Envoy Code Overview

Developer reference for the Envoy codebase at ~/py/envoy/. For architecture rationale see Design Specification; for IMAP detail see IMAP Client; for orchestrator internals see Orchestrator Implementation.

File Map

orchestrator.py — main processing loop, LLM calls, action execution, continuation emails• imap_client.py — thin imaplib wrapper with .netrc auth (context manager)• envoy_schema.py — Pydantic models for structured LLM output (strict mode)• new_envoy_response_schema.json — inlined JSON Schema for OpenAI API (no $refs)• test_orchestrator.py — test harness: inject emails, resume continuations, run orchestrator• webdav_deliver.py — alternative email delivery via WebDAV maildir• inline_schema_refs.py — utility: inline all $ref in a JSON Schema• diag_list_emails.py — diagnostic: list folders/emails with read status• send_test_email.py — utility: inject test emails via sendmail• _orchestrator.py — legacy single-pass version (kept for reference)

Phase-Aware State Machine

The orchestrator implements a finite state machine with 9 phases. The LLM sets status each iteration to signal what phase it is in.

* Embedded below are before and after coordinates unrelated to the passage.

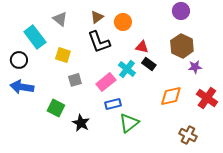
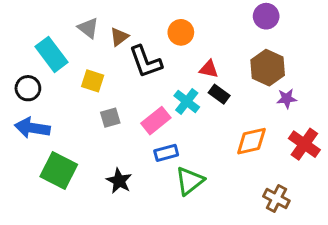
brown triangle: (97, 17) -> (119, 37), moved
green square: (56, 108) -> (59, 171), moved, size x1.4

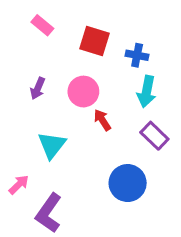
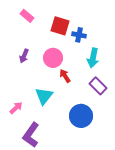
blue cross: (137, 55) -> (79, 35), moved
cyan triangle: (52, 145) -> (44, 96), moved
pink arrow: (19, 185) -> (16, 108), moved

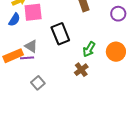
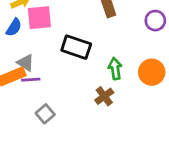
black rectangle: (60, 34) -> (76, 47), turned -50
gray triangle: (31, 46) -> (25, 63), moved
green arrow: (89, 49) -> (115, 69), turned 140

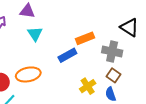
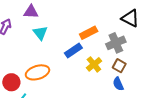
gray cross: (112, 51) -> (116, 43), turned -30
yellow cross: (88, 86) -> (94, 64), moved

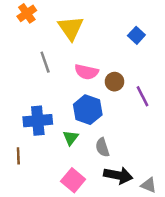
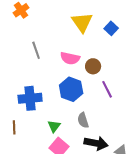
yellow triangle: (71, 28) -> (82, 22), moved
purple line: (143, 96) -> (107, 89), moved
green triangle: (71, 138) -> (54, 126), moved

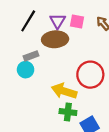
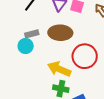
brown ellipse: (55, 39) -> (60, 33), moved

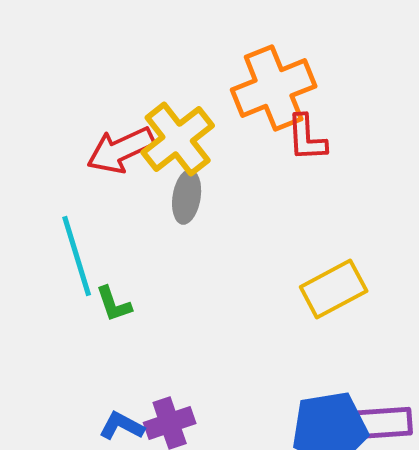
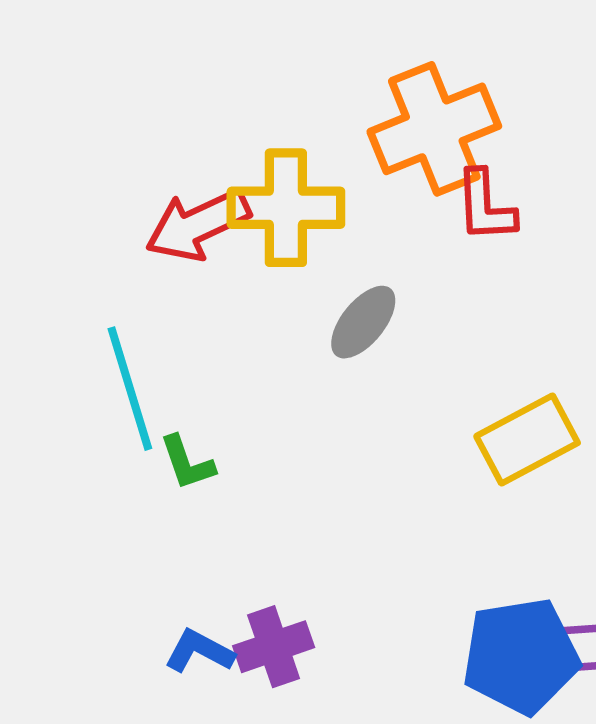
yellow cross: (178, 139) -> (286, 208), turned 38
gray ellipse: (187, 197) -> (363, 322), moved, turned 30

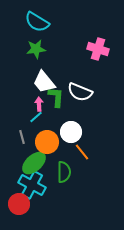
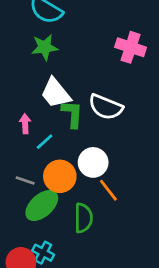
pink arrow: (39, 104) -> (25, 124), moved
gray line: (22, 137) -> (25, 180), moved, turned -56
cyan cross: (32, 185) -> (43, 253), moved, size x0.6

Non-terminal phases (loop continues, immediate actions dispatched):• triage — initial assessment; decide what to do• gathering — fetch notes, emails, search results• summarising — condense gathered material into notes• working — general reasoning/analysis• coding — write or review code (uses full model tier by default)• composing — draft emails or documents• waiting — send an intermediate email, then send continuation and stopTerminal phases (loop exits, terminal actions also dispatched):• complete — task done; execute move/delete/confirmation• escalate — cannot proceed; log and stop

Each iteration, the orchestrator auto-loads the note envoy/states/{current_phase} to inject per-state instructions for the LLM.

LLM Response Contract

All fields are required (OpenAI strict mode). The LLM returns empty arrays/strings for unused fields. Defined in envoy_schema.py and serialised as new_envoy_response_schema.json.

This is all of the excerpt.